> TASK DETAILS
Repeat the data that follows verbatim. Images are not part of the copy.
┌─ DATA TO USE
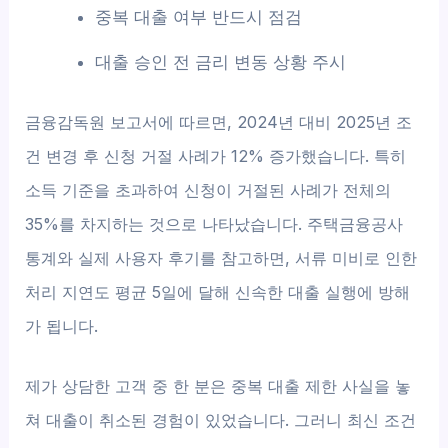
중복 대출 여부 반드시 점검
대출 승인 전 금리 변동 상황 주시
금융감독원 보고서에 따르면, 2024년 대비 2025년 조
건 변경 후 신청 거절 사례가 12% 증가했습니다. 특히
소득 기준을 초과하여 신청이 거절된 사례가 전체의
35%를 차지하는 것으로 나타났습니다. 주택금융공사
통계와 실제 사용자 후기를 참고하면, 서류 미비로 인한
처리 지연도 평균 5일에 달해 신속한 대출 실행에 방해
가 됩니다.
제가 상담한 고객 중 한 분은 중복 대출 제한 사실을 놓
쳐 대출이 취소된 경험이 있었습니다. 그러니 최신 조건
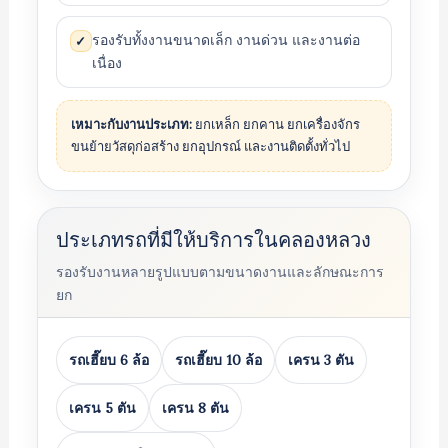
รองรับทั้งงานขนาดเล็ก งานด่วน และงานต่อ
✓
เนื่อง
เหมาะกับงานประเภท:
ยกเหล็ก ยกคาน ยกเครื่องจักร
ขนย้ายวัสดุก่อสร้าง ยกอุปกรณ์ และงานติดตั้งทั่วไป
ประเภทรถที่มีให้บริการในคลองหลวง
รองรับงานหลายรูปแบบตามขนาดงานและลักษณะการ
ยก
รถเฮี๊ยบ 6 ล้อ
รถเฮี๊ยบ 10 ล้อ
เครน 3 ตัน
เครน 5 ตัน
เครน 8 ตัน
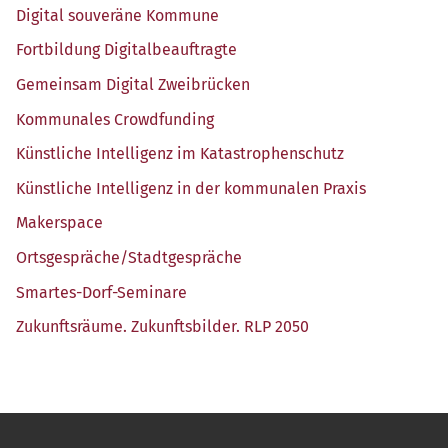
Digi­tal sou­ve­rä­ne Kommune
Fort­bil­dung Digitalbeauftragte
Gemein­sam Digi­tal Zweibrücken
Kom­mu­na­les Crowdfunding
Künst­li­che Intel­li­genz im Katastrophenschutz
Künst­li­che Intel­li­genz in der kom­mu­na­len Praxis
Maker­space
Ortsgespräche/​Stadtgespräche
Smar­tes-Dorf-Semi­na­re
Zukunfts­räu­me. Zukunfts­bil­der. RLP 2050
└─
> SOLUTION TO THIS TASK
중복 대출 여부 반드시 점검
대출 승인 전 금리 변동 상황 주시
금융감독원 보고서에 따르면, 2024년 대비 2025년 조
건 변경 후 신청 거절 사례가 12% 증가했습니다. 특히
소득 기준을 초과하여 신청이 거절된 사례가 전체의
35%를 차지하는 것으로 나타났습니다. 주택금융공사
통계와 실제 사용자 후기를 참고하면, 서류 미비로 인한
처리 지연도 평균 5일에 달해 신속한 대출 실행에 방해
가 됩니다.
제가 상담한 고객 중 한 분은 중복 대출 제한 사실을 놓
쳐 대출이 취소된 경험이 있었습니다. 그러니 최신 조건
รองรับทั้งงานขนาดเล็ก งานด่วน และงานต่อ
✓
เนื่อง
เหมาะกับงานประเภท:
ยกเหล็ก ยกคาน ยกเครื่องจักร
ขนย้ายวัสดุก่อสร้าง ยกอุปกรณ์ และงานติดตั้งทั่วไป
ประเภทรถที่มีให้บริการในคลองหลวง
รองรับงานหลายรูปแบบตามขนาดงานและลักษณะการ
ยก
รถเฮี๊ยบ 6 ล้อ
รถเฮี๊ยบ 10 ล้อ
เครน 3 ตัน
เครน 5 ตัน
เครน 8 ตัน
Digi­tal sou­ve­rä­ne Kommune
Fort­bil­dung Digitalbeauftragte
Gemein­sam Digi­tal Zweibrücken
Kom­mu­na­les Crowdfunding
Künst­li­che Intel­li­genz im Katastrophenschutz
Künst­li­che Intel­li­genz in der kom­mu­na­len Praxis
Maker­space
Ortsgespräche/​Stadtgespräche
Smar­tes-Dorf-Semi­na­re
Zukunfts­räu­me. Zukunfts­bil­der. RLP 2050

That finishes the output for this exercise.